Quand Ludmila Oulitskaïa perdit, par sanction, sa chaire de génétique à l'université de Moscou elle ne se doutait pas que l'écriture allait lui procurer la célébrité. En effet une juste reconnaissance internationale vint récompenser son œuvre. Née en 1943 au sud de l'Oural, d'ascendance juive et  de parents intellectuels, elle poursuivit naturellement des études.
 
L'histoire du roman commence dans l'URSS de l'entre deux guerres et va nous présenter la vie de Sonietchka, une bibliothécaire au physique très quelconque et à l'esprit d'une extrême pureté, une amoureuse de la littérature et une fanatique de la lecture.

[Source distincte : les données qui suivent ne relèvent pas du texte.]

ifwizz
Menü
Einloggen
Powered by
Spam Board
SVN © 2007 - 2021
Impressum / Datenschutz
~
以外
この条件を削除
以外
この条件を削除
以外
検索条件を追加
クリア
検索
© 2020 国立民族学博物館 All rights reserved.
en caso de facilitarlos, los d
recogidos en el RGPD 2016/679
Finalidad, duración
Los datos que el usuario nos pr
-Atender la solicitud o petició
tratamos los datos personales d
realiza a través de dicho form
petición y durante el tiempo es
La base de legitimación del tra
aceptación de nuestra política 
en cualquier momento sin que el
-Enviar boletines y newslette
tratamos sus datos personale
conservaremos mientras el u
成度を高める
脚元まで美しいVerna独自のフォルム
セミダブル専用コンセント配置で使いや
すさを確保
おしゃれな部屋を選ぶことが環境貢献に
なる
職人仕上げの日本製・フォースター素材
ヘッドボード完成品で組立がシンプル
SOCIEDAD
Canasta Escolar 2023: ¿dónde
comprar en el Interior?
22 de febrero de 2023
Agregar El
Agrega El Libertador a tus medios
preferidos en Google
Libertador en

Pendant vingt années, de sept à vingt-sept ans, Sonietchka avait lu presque sans discontinuer. Elle tombait en lecture comme on tombe en syncope, ne reprenant ses esprits qu'à la dernière page du livre. … Elle éludait chaque jour et à chaque instant la nécessité de vivre ces pathétiques et glapissantes années trente en menant paître son âme dans les vastes pâturages de la littérature russe...
C'est dans le sous-sol de son lieu de travail, la bibliothèque municipale,  que va naître brusquement pour elle une nouvelle destinée porteuse d'incommensurable bonheur.  Un lecteur de passage, Robert Victorovitch, de vingt ans son aîné la demande brusquement en mariage, elle qui avait été échaudée de l'amour dans ses années de lycée, lui, épris de toutes libertés.

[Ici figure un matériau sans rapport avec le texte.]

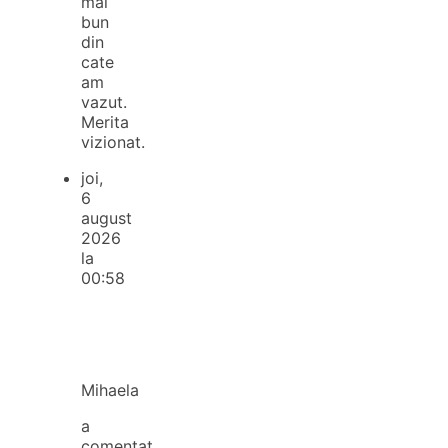
mai
bun
din
cate
am
vazut.
Merita
vizionat.
joi,
6
august
2026
la
00:58
Mihaela
a
comentat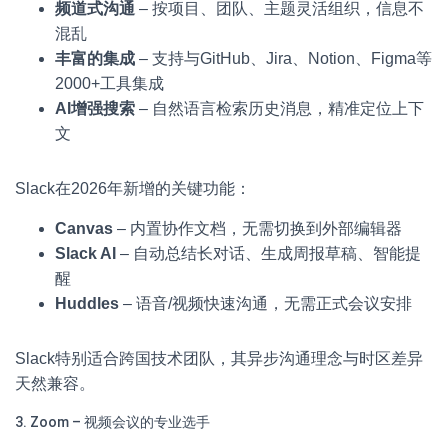
频道式沟通
– 按项目、团队、主题灵活组织，信息不
混乱
丰富的集成
– 支持与GitHub、Jira、Notion、Figma等
2000+工具集成
AI增强搜索
– 自然语言检索历史消息，精准定位上下
文
Slack在2026年新增的关键功能：
Canvas
– 内置协作文档，无需切换到外部编辑器
Slack AI
– 自动总结长对话、生成周报草稿、智能提
醒
Huddles
– 语音/视频快速沟通，无需正式会议安排
Slack特别适合跨国技术团队，其异步沟通理念与时区差异
天然兼容。
3. Zoom – 视频会议的专业选手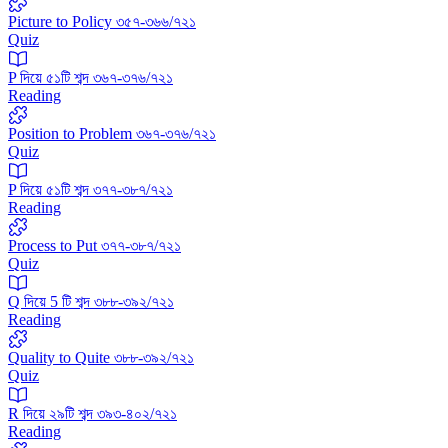
Picture to Policy ৩৫৭-৩৬৬/৭২১
Quiz
P দিয়ে ৫১টি শব্দ ৩৬৭-৩৭৬/৭২১
Reading
Position to Problem ৩৬৭-৩৭৬/৭২১
Quiz
P দিয়ে ৫১টি শব্দ ৩৭৭-৩৮৭/৭২১
Reading
Process to Put ৩৭৭-৩৮৭/৭২১
Quiz
Q দিয়ে 5 টি শব্দ ৩৮৮-৩৯২/৭২১
Reading
Quality to Quite ৩৮৮-৩৯২/৭২১
Quiz
R দিয়ে ২৯টি শব্দ ৩৯৩-৪০২/৭২১
Reading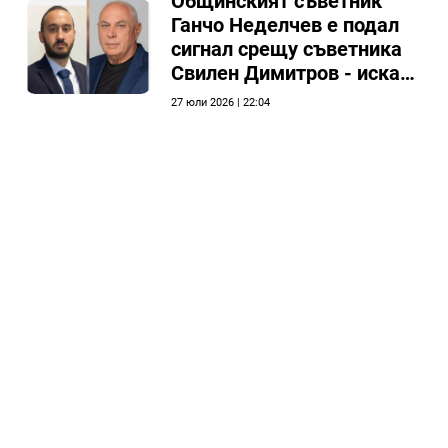
Общинският съветник
Ганчо Неделчев е подал
сигнал срещу съветника
Свилен Димитров - иска
етичната комисия на
27 юли 2026 | 22:04
общинския съвет да го
разгледа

...il souriait, comprenant qu'était en train de s'accomplir en lui une de ces multiples trahisons dont son existence à rebondissements était si riche.
L'union est très rapidement concrétisée avec ce  Robert, peintre, volage, grand voyageur qui vient de purger une peine de cinq ans d'emprisonnement dans un camp et assigné provisoirement à résidence dans cette ville de province.

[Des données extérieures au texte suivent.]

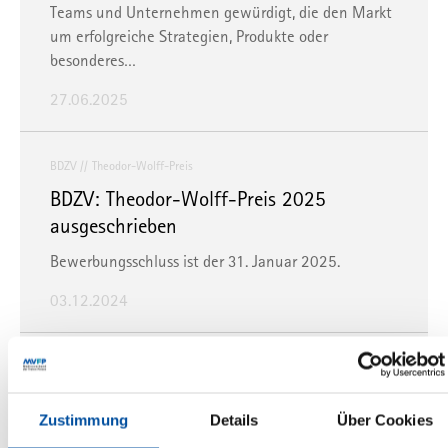
Teams und Unternehmen gewürdigt, die den Markt
um erfolgreiche Strategien, Produkte oder
besonderes…
27.06.2025
BDZV
Theodor-Wolff-Preis
BDZV: Theodor-Wolff-Preis 2025
ausgeschrieben
Bewerbungsschluss ist der 31. Januar 2025.
03.12.2024
DNV
Jubiläum
StephanScherzer
DNV: Grußwort von Stephan Scherzer
Zustimmung
Details
Über Cookies
zum 75. Jubiläum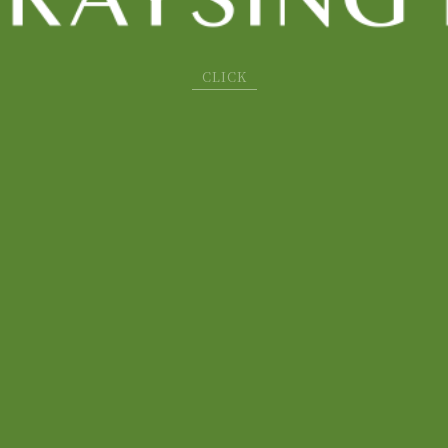
CLICK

La petite Tania vient au monde dans des conditions matérielles difficiles liées en partie à un déménagement forcé. Le bonheur est pourtant bien présent au foyer  
elle défaillait sous le double poids de ce bonheur insoutenable .
Bonheur contagieux encore renforcé dans la prose par l'utilisation de substentifs évocateurs. L'amour de Sonia pour les siens ne tarit pas, même si dès son enfance et surtout dans son adolescence Tania, enfant gâtée, se montre désintéressée et rebelle à l'éducation souhaitée par sa mère. L'errance de Tania va la conduire à la rencontre d'une orpheline, Jasia,
elle était la fille de communistes polonais ayant fui l'invasion fasciste, chacun, par la force des choses, dans une direction différente : son père vers l'ouest, et sa mère, avec son bébé, vers l'est, en Russie.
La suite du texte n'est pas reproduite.